Last year was an annus horribilis for the JSE – the All Share Index was 8.5 percent lower than the previous year, while in dollar terms it fell 21 percent.
“The fourth quarter brought a dismal end to a jarring year for investors. Despite the global economy remaining in reasonable health, fear decisively trumped optimism across markets, leading to record outflows from global equity funds in December.
"The result was the worst year since 2008, with all major equity markets around the globe losing money in dollar terms,” Coronation Fund Managers head of personal investments Pieter Koekemoer said recently.
PSG Asset Management chief investment officer Greg Hopkins wrote in their online publication: “Rolling five-year returns in South Africa to December 2018 have only been poorer on four occasions over the past 40 years. Of the local companies in this sample (around 289), 79 percent are down by more than 20percent from their five-year highs. This is indicative of a relative deep bear market.”
The market has shown little sign of recovery so far this year.
Yesterday morning, the All Share Index was up by 6.1 percent year to date, and over a year the index was still lower by more than 2 percent.
Another random example of how weak the market really is can be seen from a Standard Bank report on the real estate sector of the JSE, which showed that average market capitalisations of these companies by the middle of February was, on average, 15 percent below that of the same time a year before.
Arguably the biggest driver of sentiment on the JSE is global growth, and how it impacts corporate earnings, and this presents a key uncertainty among investors at present.
In January the International Monetary Fund lowered its global growth forecast for 2019 to 3.5 percent, from the 3.7 percent that it forecast in October last year.
Investors are fretting about Trump’s increasing unpredictability, and that interest rates in the world’s biggest economy might continue to rise this year, crimping relatively good growth.
Corporate earnings of companies in the S&P 500 index have, through the first quarter, mainly been below analyst expectations.

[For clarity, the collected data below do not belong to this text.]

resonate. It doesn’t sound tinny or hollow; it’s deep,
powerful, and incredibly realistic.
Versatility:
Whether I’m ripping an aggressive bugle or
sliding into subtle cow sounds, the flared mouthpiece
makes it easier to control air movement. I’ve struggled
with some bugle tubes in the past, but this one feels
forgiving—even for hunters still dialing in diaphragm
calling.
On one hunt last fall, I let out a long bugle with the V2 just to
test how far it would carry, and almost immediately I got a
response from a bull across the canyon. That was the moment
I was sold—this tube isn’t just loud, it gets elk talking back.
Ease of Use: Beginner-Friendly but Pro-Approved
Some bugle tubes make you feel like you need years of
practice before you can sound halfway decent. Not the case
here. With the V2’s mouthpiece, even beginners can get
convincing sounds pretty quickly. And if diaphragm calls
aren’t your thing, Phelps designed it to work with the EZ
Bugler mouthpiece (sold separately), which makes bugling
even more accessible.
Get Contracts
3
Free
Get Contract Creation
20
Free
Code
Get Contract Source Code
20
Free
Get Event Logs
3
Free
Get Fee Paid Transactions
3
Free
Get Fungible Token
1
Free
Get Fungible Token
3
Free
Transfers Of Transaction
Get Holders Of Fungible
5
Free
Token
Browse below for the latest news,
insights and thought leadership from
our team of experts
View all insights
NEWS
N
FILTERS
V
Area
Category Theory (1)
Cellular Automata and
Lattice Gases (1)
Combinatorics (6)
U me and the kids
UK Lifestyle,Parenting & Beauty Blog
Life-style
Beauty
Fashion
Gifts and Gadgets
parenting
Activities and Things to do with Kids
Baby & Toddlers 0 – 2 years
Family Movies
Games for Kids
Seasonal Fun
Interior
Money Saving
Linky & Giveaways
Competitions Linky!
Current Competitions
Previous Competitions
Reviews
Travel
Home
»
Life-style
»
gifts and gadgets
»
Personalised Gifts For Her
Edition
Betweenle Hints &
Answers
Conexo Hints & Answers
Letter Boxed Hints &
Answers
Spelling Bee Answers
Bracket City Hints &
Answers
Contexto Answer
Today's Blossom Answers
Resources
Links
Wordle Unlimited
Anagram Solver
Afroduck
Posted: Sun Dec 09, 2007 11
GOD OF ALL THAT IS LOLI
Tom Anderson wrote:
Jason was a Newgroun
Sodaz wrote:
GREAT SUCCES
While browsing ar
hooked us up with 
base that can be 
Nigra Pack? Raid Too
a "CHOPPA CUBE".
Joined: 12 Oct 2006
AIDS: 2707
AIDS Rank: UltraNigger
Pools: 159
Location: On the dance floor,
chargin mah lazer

This after the index had risen to its best level in three decades in January.
Jobs data in that country has fallen short of expectations.
Uncertainty about Brexit, trade tensions, between China and the US in particular, geopolitical tensions such as in Turkey, and volatile currencies, particularly as it pertains to emerging markets, all add to the unpleasant mixture.
Many emerging market countries, like South Africa, are struggling economically, and global investors have swung their funds out of these markets, in search of “safer” investments in developed countries.
More positively, however, has been the commitment by central banks in recent weeks to maintain fiscal stimulus in their economies, such as in Europe and the US.
This month, for instance, the JSE and other markets were boosted after China announced billions of dollars in tax cuts and infrastructure spending to boost its economy - gross domestic product (GDP) growth of 6.6 percent last year was the slowest in three decades.
Another inhibiting factor on global growth is that oil prices have started to rise again, due to signs of production cuts from leading oil-producing countries.
But it is not all bad news on the global front.
China has a good record of successfully stimulating its economy and boosting consumer and infrastructure spending.
Low inflation and still very low unemployment in the US indicates resilience in that economy.
The local economy also drives stock prices on the JSE, particularly for the smaller and middle-sized market capitalisation companies, and there is no shortage of bad news.
For instance, Finance Minister Tito Mboweni in February downgraded the government’s GDP forecast for 2019 to 1.5 percent, from an earlier forecast by the South African Reserve Bank of 1.7 percent, which was made last October.
Business confidence levels sit at near 40-year lows, and consumer confidence is low.
Business leaders complain about ongoing political uncertainty created by the May national elections, the lack of clarity on land reform and the fiscal problems presented by failing state-owned organisations (SOEs) such as Eskom and SAA.
Group Five going into business rescue highlights how the government has failed to invest in necessary infrastructure, and how this impacts on the rest of the economy, in this case, what was once one of the country’s biggest construction and engineering groups.
Asset managers, predictably perhaps, view the low share price environment as a good buying opportunity, a time to buy high-quality companies at low prices.
Hopkins said that on the five previous occasions when local listed share prices reached historic lows, subsequent three-year annualised returns averaged around 24 percent.
He said the “low road” scenario for South Africa is mitigated by three things: that we are still a functional democracy; many of our institutions operate credibly, such as National Treasury and the judiciary; and President Ramaphosa has acted to restore ailing SOEs.
Nevertheless, economists warn that growth will be tepid this year.
There may be a fire sale on at the JSE, but one can’t help wondering whether we have reached the bottom yet.